Так и здесь, при взлете к вершинам нравственного совершенства, нам нужно многое исследовать, понять, разобраться — в себе, в человеке, в обществе. Да, и в обществе! — я не оговорился. Общество наше живое и растущее, на наших глазах в нем отмирает одно и появляется другое, на наших глазах оно изменяется применительно к требованиям времени и нуждам человека. И литература, как форма и выражение общественной мысли, не может не принимать самого активного участия в становлении общества. Все это, конечно, очень сложно и очень трудно и потому легкого чтения я читателю не обещаю: книга, видимо, будет не легкая и для писателя, и для читателя. Трудная книга.

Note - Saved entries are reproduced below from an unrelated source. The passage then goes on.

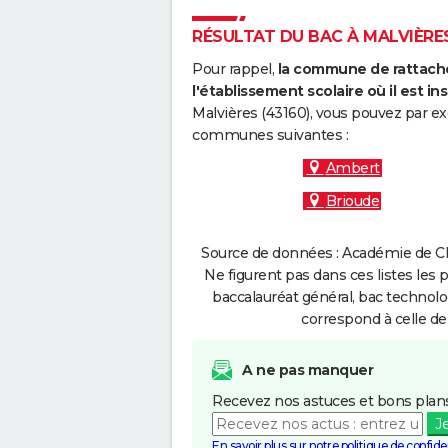
RÉSULTAT DU BAC À MALVIÈRES 
Pour rappel,
la commune de rattache
l'établissement scolaire où il est ins
Malvières (43160), vous pouvez par ex
communes suivantes :
Ambert
Brioude
Source de données : Académie de Cl
Ne figurent pas dans ces listes les 
baccalauréat général, bac technolo
correspond à celle de
A ne pas manquer
Recevez nos astuces et bons plans
J
En savoir plus sur notre politique de confiden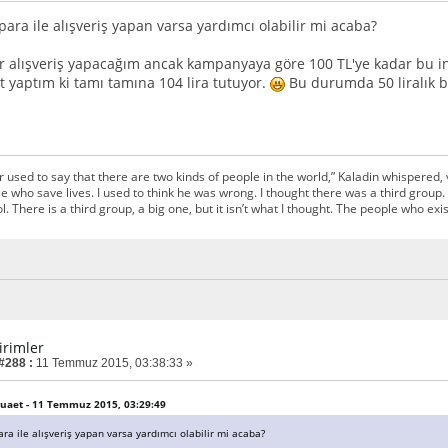
ara ile alışveriş yapan varsa yardımcı olabilir mi acaba?
r alışveriş yapacağım ancak kampanyaya göre 100 TL'ye kadar bu ind
t yaptım ki tamı tamına 104 lira tutuyor.
Bu durumda 50 liralık b
r used to say that there are two kinds of people in the world,” Kaladin whispered, 
e who save lives. I used to think he was wrong. I thought there was a third group. 
l. There is a third group, a big one, but it isn’t what I thought. The people who exis
irimler
 #288 :
11 Temmuz 2015, 03:38:33 »
muaet - 11 Temmuz 2015, 03:29:49
ra ile alışveriş yapan varsa yardımcı olabilir mi acaba?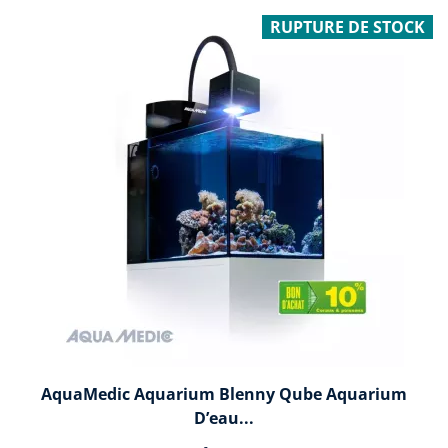
RUPTURE DE STOCK
AquaMedic Aquarium Blenny Qube Aquarium
D’eau...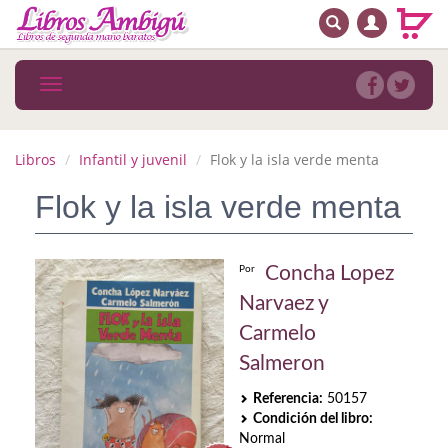
BUSCAR
MENÚ PRINCIPAL
Libros
Toggle
navigation
Novedades
Notícias
Libros
Infantil y juvenil
Flok y la isla verde menta
MATERIAS
Flok y la isla verde menta
Arte
Concha Lopez
Por
Astrología. Ocultismo
Narvaez y
Autoayuda. Conocimiento personal
Carmelo
Salmeron
Autoayuda. Crecimiento personal
Referencia:
50157
Biografía
Condición del libro:
Normal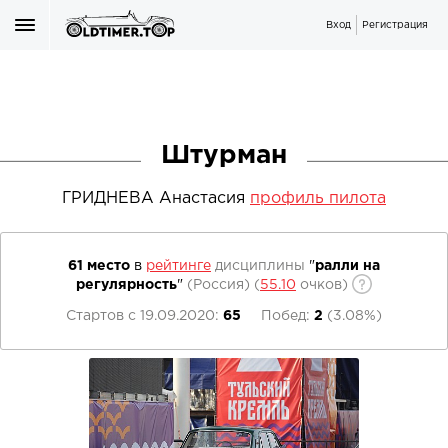
Вход
Регистрация
Штурман
ГРИДНЕВА Анастасия
профиль пилота
61 место
в
рейтинге
дисциплины
"
ралли на
регулярность
"
(Россия)
(
55.10
очков)
Стартов с
19.09.2020
:
65
Побед:
2
(
3.08%
)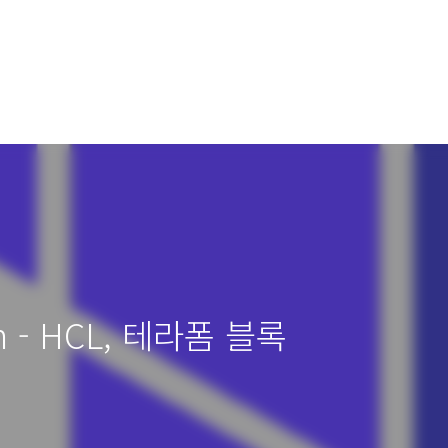
orm - HCL, 테라폼 블록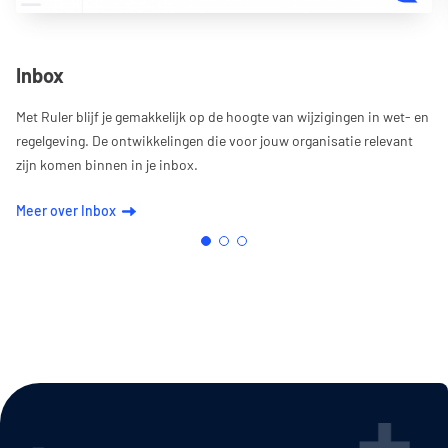
Inbox
Met Ruler blijf je gemakkelijk op de hoogte van wijzigingen in wet- en
regelgeving. De ontwikkelingen die voor jouw organisatie relevant
zijn komen binnen in je inbox.
Meer over Inbox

И еще одно замечание. Читатель пошел у нас умный, заинтересованный, остро и самостоятельно мыслящий, умудренный диалектикой жизни, которая, отвечая на один вопрос, ставит другие. А потому он — въедливый, а иногда и недоверчивый. Читая книгу, он начинает разбираться в ней, сравнивает ее со своими наблюдениями и выводами, ищет границы между правдой и домыслом или вымыслом и определяет природу вымысла. Отсюда-то иногда рождаются читательское недоверие и настороженные вопросы: а то, что вы написали, — правда или вы придумали? А почему вы это написали? Сами вы сочинили или вам кто указал или приказал? — этими вопросами полны читательские письма. В журнале «Юность», а потом отдельной книжкой вышла моя трехлетняя переписка с Витей Петровым. Там ясно значилось: Григорий Медынский и Виктор Петров, «Повелевай счастьем», повесть в подлинных письмах, кроме того, в редакционном примечании было сказано, что повесть построена на подлинных письмах, с сохранением подлинных имен и фамилий, а в журнале были помещены даже фотографии обоих авторов. Несмотря на это — поразительное явление! — в очень многих читательских письмах ставился полный сомнения вопрос: «А был ли в действительности Виктор Петров? И не является ли он выдумкой писателя?»
А Седа Нарьян из Новых Гагр начала свое письмо к Петрову следующим вступлением: «Я не знаю, получите ли вы это письмо, Витя, и существуете ли вы на самом деле, ваши ли письма, слова, мысли опубликованы в журнале?» Получил Виктор ваше письмо, дорогая Седа, и мысли и слова, опубликованные в нашей с ним переписке, — его собственные слова и мысли.
А говорят — писатели выдумывают. Да разве такое выдумаешь?
Поэтому я считаю необходимым оговорить следующее. Книгу, посвященную конкретным вопросам жизни, и нужно, видимо, строить на таком же конкретном, взятом из живой жизни, материале. Писатель обычно оговаривает свое право на вымысел. Я от этого права отказываюсь. В этой книге не будет ни одного вымышленного положения и ни одного вымышленного лица или героя и только имена и фамилии, глядя по обстоятельствам, иногда могут быть изменены.
Вот, кажется, и все, что нужно сказать при выборе пути, здесь, у края стремнины, глядя как сливаются, борются и текут вместе Арагва «белая» и Арагва «черная».
…Ну что ж? Пора трогаться в путь!
Пора трогаться в путь… Я бесконечно завидую С. С. Смирнову в его самоотверженной и неутомимой работе по прославлению героизма. Его розыски героев Брестской крепости вошли в нашу народную жизнь как великолепная страница той книги правды, которую пишет история, как яркий пример гражданского и писательского подвига. Завидую я Леониду Леонову и высоко ценю в числе прочих его несомненных заслуг светлое и благородное дело борьбы за сохранность нашей русской природы; Ираклию Андроникову, восстанавливающему золотые крохи биографии Лермонтова и вообще истории нашей культуры; Константину Лапину, исследующему по живым человеческим документам и судьбам прекраснейшее чувство любви. Все это — путь вверх, прямой путь вверх, ступени к вершинам, утверждение благородного начала в жизни, «белая» Арагва.
Наш путь, повторяю, — другой, каменистый и сложный, путь — я уверен! — ведущий туда же, но идет он через трудные судьбы и не менее трудные, тяжкие проблемы, причем главная тяжесть их — в моральной стороне дела. Припомните писателя Шанского в «Чести», когда он вынужден был прервать разговор и расстегнуть верхнюю пуговицу рубашки. Это было со мной, когда в детской колонии я разговаривал о разных вещах с одним приглянувшимся мне пареньком и вдруг узнал, что он — убийца. В пьяной драке он пырнул товарища ножом, и тот умер. И мне стало душно.
— Подожди, Юра, давай отдохнем! — сказал я и, также расстегнув воротник, вышел на воздух — прогуляться и одуматься.